Myth #1: Skating is expensive.
Training for Nationals is expensive. Skating is one of the cheapest entertainments around. Park district skating classes are no more expensive than any other park district classes. Skates, even decent skates, cost less than a bicycle new, and can be extremely cheap used. It's easy to find kid's gently used skates. (More on buying skates.)
Myth #2: If my child start privates, it means I think s/he's going to the Olympics
I've said it before: no one avoids music lessons because the kid isn't destined for Carnegie Hall. No one thinks you believe your kid is ready for Manchester United just because you sign up for soccer. Like anything else, you can skim the surface or dig in deep. Skating lessons are not a lifetime commitment to second mortgages.
Myth #3: Ice dancers can't jump/ice dance lessons detract from "real" skating
Let's explode this one. Ice dance is one of the best ways to learn power and body alignment. Ice dance is not full of skaters who bombed at singles; it is full of skaters who wanted the greater emotional and artistic range tolerated in the discipline. Many ice dancers, my own daughter included, have the full range of double and even triple jumps. Yes, when you get to the higher levels you stop training the other disciplines. But that works both ways. Might as well say "singles skaters can't dance."

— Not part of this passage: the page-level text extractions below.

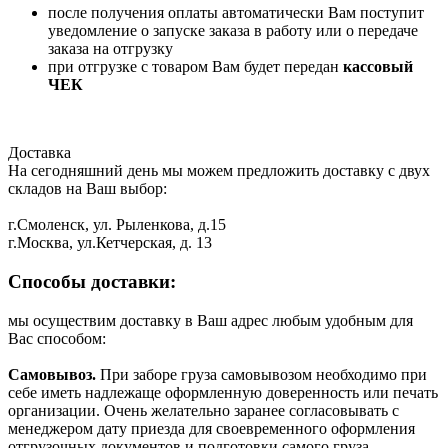
после получения оплаты автоматически Вам поступит
уведомление о запуске заказа в работу или о передаче
заказа на отгрузку
при отгрузке с товаром Вам будет передан
кассовый
ЧЕК
Доставка
На сегодняшний день мы можем предложить доставку с двух
складов на Ваш выбор:
г.Смоленск, ул. Рыленкова, д.15
г.Москва, ул.Кетчерская, д. 13
Способы доставки:
мы осуществим доставку в Ваш адрес любым удобным для
Вас способом:
Самовывоз.
При заборе груза самовывозом необходимо при
себе иметь надлежаще оформленную доверенность или печать
организации. Очень желательно заранее согласовывать с
менеджером дату приезда для своевременного оформления
отгрузочных документов и подготовки самого груза.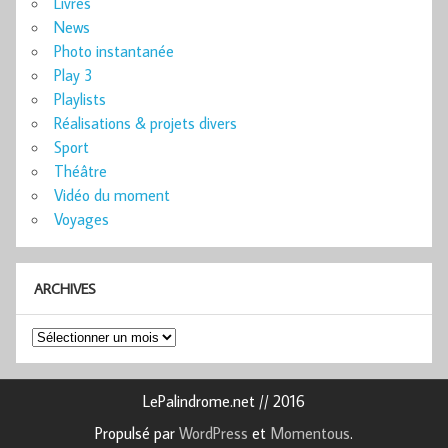
Livres
News
Photo instantanée
Play 3
Playlists
Réalisations & projets divers
Sport
Théâtre
Vidéo du moment
Voyages
ARCHIVES
Archives
LePalindrome.net // 2016
Propulsé par
WordPress
et
Momentous
.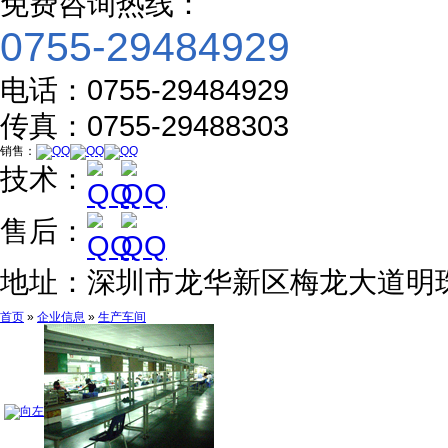
免费咨询热线：
0755-29484929
电话：
0755-29484929
传真：
0755-29488303
销售：
技术：
售后：
地址：
深圳市龙华新区梅龙大道明
首页
»
企业信息
»
生产车间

Myth #4: Synchro skating ruins your technique
Like ice dance, synchro skating uses different techniques, not "bad" technique. Synchro skating, far from depleting the world of strong singles skaters, is the single most important discipline in skating right now because of the number of kids who now stay in skating so that they can be on the synchro team. Kids that used to quit in high school are now sticking with the sport. In fact, write to the NCAA right now and demand that Synchro be added as an NCAA sport!
Myth #5: Skaters are cliquish and mean
This one actually has a basis in truth, but not because of the skating. It's because middle school girls in general can be cliquish and mean. In fact, skaters, because of the independence and physical discipline required of the sport, tend to be more emotionally mature than their peers. I actually use this myth in teaching, because of a remark my daughter once made, when she said the good skaters looked so snotty. This is because when they skate, they have their noses in the air-- it's not arrogance! It's technique! I now tell kids "let me see 'snotty skater girl' posture!" They all know what I mean.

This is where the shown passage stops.